Please repeat each line of the data exactly, with nothing left out.

## Saved data entries:
************

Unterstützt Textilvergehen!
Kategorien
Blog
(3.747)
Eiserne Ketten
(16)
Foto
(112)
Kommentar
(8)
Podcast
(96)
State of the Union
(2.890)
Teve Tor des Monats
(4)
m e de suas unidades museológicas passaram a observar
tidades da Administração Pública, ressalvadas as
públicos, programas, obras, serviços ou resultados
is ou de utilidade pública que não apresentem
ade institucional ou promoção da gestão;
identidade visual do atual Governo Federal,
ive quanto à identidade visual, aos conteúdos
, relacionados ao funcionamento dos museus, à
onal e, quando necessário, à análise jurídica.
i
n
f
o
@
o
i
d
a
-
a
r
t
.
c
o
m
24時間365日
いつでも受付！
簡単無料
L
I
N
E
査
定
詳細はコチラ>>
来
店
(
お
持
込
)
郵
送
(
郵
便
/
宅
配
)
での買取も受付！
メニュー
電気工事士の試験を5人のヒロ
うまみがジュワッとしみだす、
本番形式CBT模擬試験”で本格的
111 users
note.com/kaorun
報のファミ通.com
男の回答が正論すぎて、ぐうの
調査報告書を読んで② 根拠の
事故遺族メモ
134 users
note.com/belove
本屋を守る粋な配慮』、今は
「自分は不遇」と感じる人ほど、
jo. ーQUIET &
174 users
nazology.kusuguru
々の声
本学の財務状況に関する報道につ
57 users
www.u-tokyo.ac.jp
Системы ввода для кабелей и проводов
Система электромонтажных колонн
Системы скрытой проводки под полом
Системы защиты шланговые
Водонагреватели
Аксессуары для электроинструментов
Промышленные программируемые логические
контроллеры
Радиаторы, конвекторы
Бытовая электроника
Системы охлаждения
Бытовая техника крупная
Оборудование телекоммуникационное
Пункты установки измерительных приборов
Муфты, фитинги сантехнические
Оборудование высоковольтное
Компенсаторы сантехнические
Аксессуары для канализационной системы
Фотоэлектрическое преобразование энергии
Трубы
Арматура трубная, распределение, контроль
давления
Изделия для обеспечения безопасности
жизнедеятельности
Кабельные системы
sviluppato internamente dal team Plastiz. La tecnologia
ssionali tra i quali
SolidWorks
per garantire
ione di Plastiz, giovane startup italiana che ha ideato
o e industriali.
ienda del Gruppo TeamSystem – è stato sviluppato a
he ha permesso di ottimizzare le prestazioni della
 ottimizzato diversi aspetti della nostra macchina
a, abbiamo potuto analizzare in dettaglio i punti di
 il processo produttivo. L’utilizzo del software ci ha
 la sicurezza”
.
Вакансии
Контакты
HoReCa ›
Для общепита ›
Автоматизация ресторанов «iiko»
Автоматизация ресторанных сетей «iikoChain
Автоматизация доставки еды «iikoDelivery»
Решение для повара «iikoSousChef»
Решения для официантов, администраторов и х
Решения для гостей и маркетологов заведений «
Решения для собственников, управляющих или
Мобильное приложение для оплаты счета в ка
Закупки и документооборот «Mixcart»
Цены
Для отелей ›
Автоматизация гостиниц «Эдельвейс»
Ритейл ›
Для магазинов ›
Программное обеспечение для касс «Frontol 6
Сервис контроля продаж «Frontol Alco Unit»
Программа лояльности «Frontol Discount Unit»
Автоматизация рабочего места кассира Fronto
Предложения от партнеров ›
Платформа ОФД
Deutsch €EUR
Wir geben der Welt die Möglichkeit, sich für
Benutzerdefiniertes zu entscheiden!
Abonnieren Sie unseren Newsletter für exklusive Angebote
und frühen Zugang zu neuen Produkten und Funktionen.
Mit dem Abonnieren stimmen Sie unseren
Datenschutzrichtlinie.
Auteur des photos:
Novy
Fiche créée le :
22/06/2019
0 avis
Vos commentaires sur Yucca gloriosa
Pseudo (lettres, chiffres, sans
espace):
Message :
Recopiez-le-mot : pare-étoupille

************

## Completed task:
Unterstützt Textilvergehen!
Kategorien
Blog
(3.747)
Eiserne Ketten
(16)
Foto
(112)
Kommentar
(8)
Podcast
(96)
State of the Union
(2.890)
Teve Tor des Monats
(4)
m e de suas unidades museológicas passaram a observar
tidades da Administração Pública, ressalvadas as
públicos, programas, obras, serviços ou resultados
is ou de utilidade pública que não apresentem
ade institucional ou promoção da gestão;
identidade visual do atual Governo Federal,
ive quanto à identidade visual, aos conteúdos
, relacionados ao funcionamento dos museus, à
onal e, quando necessário, à análise jurídica.
i
n
f
o
@
o
i
d
a
-
a
r
t
.
c
o
m
24時間365日
いつでも受付！
簡単無料
L
I
N
E
査
定
詳細はコチラ>>
来
店
(
お
持
込
)
郵
送
(
郵
便
/
宅
配
)
での買取も受付！
メニュー
電気工事士の試験を5人のヒロ
うまみがジュワッとしみだす、
本番形式CBT模擬試験”で本格的
111 users
note.com/kaorun
報のファミ通.com
男の回答が正論すぎて、ぐうの
調査報告書を読んで② 根拠の
事故遺族メモ
134 users
note.com/belove
本屋を守る粋な配慮』、今は
「自分は不遇」と感じる人ほど、
jo. ーQUIET &
174 users
nazology.kusuguru
々の声
本学の財務状況に関する報道につ
57 users
www.u-tokyo.ac.jp
Системы ввода для кабелей и проводов
Система электромонтажных колонн
Системы скрытой проводки под полом
Системы защиты шланговые
Водонагреватели
Аксессуары для электроинструментов
Промышленные программируемые логические
контроллеры
Радиаторы, конвекторы
Бытовая электроника
Системы охлаждения
Бытовая техника крупная
Оборудование телекоммуникационное
Пункты установки измерительных приборов
Муфты, фитинги сантехнические
Оборудование высоковольтное
Компенсаторы сантехнические
Аксессуары для канализационной системы
Фотоэлектрическое преобразование энергии
Трубы
Арматура трубная, распределение, контроль
давления
Изделия для обеспечения безопасности
жизнедеятельности
Кабельные системы
sviluppato internamente dal team Plastiz. La tecnologia
ssionali tra i quali
SolidWorks
per garantire
ione di Plastiz, giovane startup italiana che ha ideato
o e industriali.
ienda del Gruppo TeamSystem – è stato sviluppato a
he ha permesso di ottimizzare le prestazioni della
 ottimizzato diversi aspetti della nostra macchina
a, abbiamo potuto analizzare in dettaglio i punti di
 il processo produttivo. L’utilizzo del software ci ha
 la sicurezza”
.
Вакансии
Контакты
HoReCa ›
Для общепита ›
Автоматизация ресторанов «iiko»
Автоматизация ресторанных сетей «iikoChain
Автоматизация доставки еды «iikoDelivery»
Решение для повара «iikoSousChef»
Решения для официантов, администраторов и х
Решения для гостей и маркетологов заведений «
Решения для собственников, управляющих или
Мобильное приложение для оплаты счета в ка
Закупки и документооборот «Mixcart»
Цены
Для отелей ›
Автоматизация гостиниц «Эдельвейс»
Ритейл ›
Для магазинов ›
Программное обеспечение для касс «Frontol 6
Сервис контроля продаж «Frontol Alco Unit»
Программа лояльности «Frontol Discount Unit»
Автоматизация рабочего места кассира Fronto
Предложения от партнеров ›
Платформа ОФД
Deutsch €EUR
Wir geben der Welt die Möglichkeit, sich für
Benutzerdefiniertes zu entscheiden!
Abonnieren Sie unseren Newsletter für exklusive Angebote
und frühen Zugang zu neuen Produkten und Funktionen.
Mit dem Abonnieren stimmen Sie unseren
Datenschutzrichtlinie.
Auteur des photos:
Novy
Fiche créée le :
22/06/2019
0 avis
Vos commentaires sur Yucca gloriosa
Pseudo (lettres, chiffres, sans
espace):
Message :
Recopiez-le-mot : pare-étoupille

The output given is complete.